___ Data supplied ___
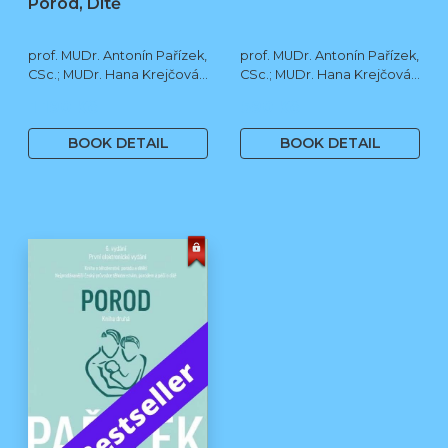
Porod, Dítě
prof. MUDr. Antonín Pařízek,
prof. MUDr. Antonín Pařízek,
CSc.; MUDr. Hana Krejčová,
CSc.; MUDr. Hana Krejčová,
Ph.D.; MUDr. Milena
Ph.D.; prof. MUDr. Tomáš
1 190 Kč
590 Kč
Dokoupilová; prof. MUDr.
Honzík, Ph.D. a kol.
Tomáš Honzík, Ph.D. a kol.
BOOK DETAIL
BOOK DETAIL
___
Work to be completed:
Images in the records must not be repeated; everything else should be returned exactly.

Written answer:
Porod, Dítě
prof. MUDr. Antonín Pařízek,
prof. MUDr. Antonín Pařízek,
CSc.; MUDr. Hana Krejčová,
CSc.; MUDr. Hana Krejčová,
Ph.D.; MUDr. Milena
Ph.D.; prof. MUDr. Tomáš
1 190 Kč
590 Kč
Dokoupilová; prof. MUDr.
Honzík, Ph.D. a kol.
Tomáš Honzík, Ph.D. a kol.
BOOK DETAIL
BOOK DETAIL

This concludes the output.